/---

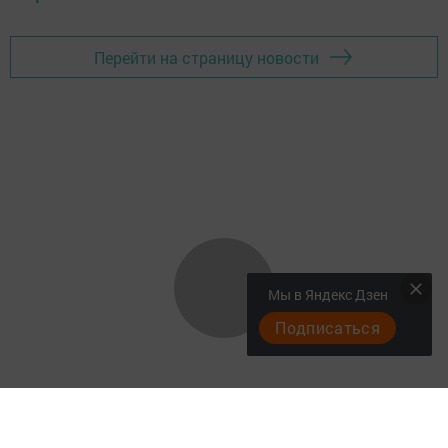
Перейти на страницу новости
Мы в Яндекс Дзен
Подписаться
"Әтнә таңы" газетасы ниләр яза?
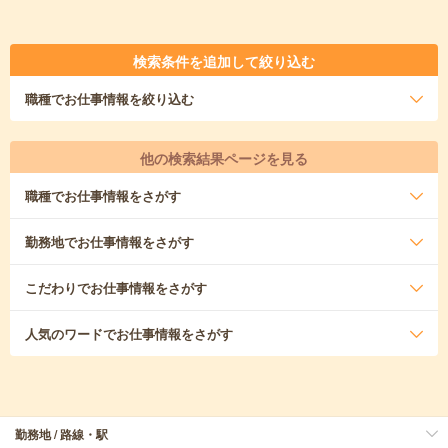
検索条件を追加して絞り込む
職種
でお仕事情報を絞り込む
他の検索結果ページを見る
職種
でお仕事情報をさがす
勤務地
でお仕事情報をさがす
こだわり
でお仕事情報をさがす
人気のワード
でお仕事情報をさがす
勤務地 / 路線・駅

\---
/---

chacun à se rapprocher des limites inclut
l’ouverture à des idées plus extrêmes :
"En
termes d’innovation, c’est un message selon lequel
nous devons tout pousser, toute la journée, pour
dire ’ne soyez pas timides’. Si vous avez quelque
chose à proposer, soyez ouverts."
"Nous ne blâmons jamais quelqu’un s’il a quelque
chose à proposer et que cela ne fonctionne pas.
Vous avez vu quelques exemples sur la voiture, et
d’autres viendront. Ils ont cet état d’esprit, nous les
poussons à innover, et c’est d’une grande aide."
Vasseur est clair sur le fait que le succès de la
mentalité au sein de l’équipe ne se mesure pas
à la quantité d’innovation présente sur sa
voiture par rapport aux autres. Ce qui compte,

\---
/---

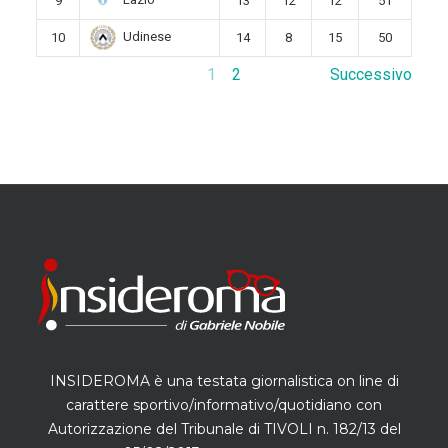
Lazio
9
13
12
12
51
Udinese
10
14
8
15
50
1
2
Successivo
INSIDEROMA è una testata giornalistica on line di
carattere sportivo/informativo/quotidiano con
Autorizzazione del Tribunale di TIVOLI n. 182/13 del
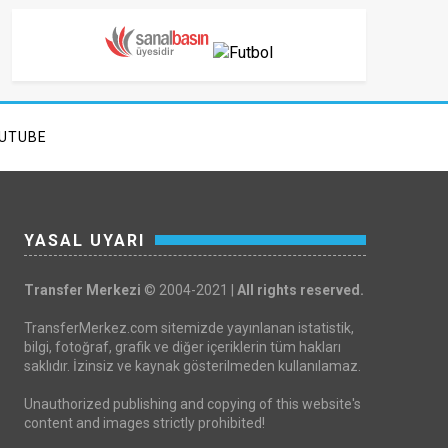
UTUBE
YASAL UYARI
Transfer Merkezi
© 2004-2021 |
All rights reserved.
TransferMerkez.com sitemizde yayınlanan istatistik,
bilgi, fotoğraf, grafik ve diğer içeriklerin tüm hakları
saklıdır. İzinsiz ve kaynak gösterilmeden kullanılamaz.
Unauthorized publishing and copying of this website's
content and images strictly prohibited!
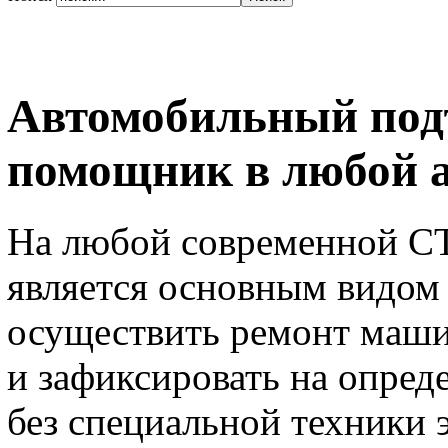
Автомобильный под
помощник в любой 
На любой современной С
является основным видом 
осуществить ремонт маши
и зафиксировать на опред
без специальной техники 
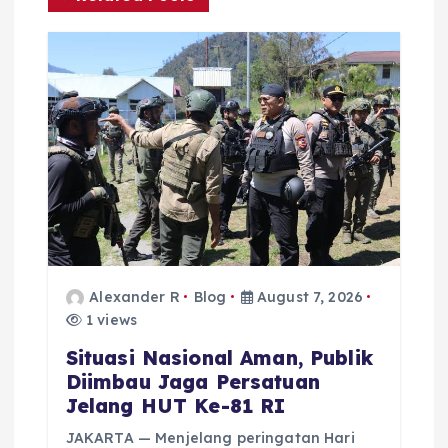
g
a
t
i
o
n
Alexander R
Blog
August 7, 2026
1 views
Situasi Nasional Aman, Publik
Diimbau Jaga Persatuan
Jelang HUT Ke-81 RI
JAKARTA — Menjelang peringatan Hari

\---

▶ [ACTIVITY] Where the string "innovation" shows up in the listing above, copy the line that holds it.

▶ [RESULT FOR THIS TASK]
termes d’innovation, c’est un message selon lequel
à la quantité d’innovation présente sur sa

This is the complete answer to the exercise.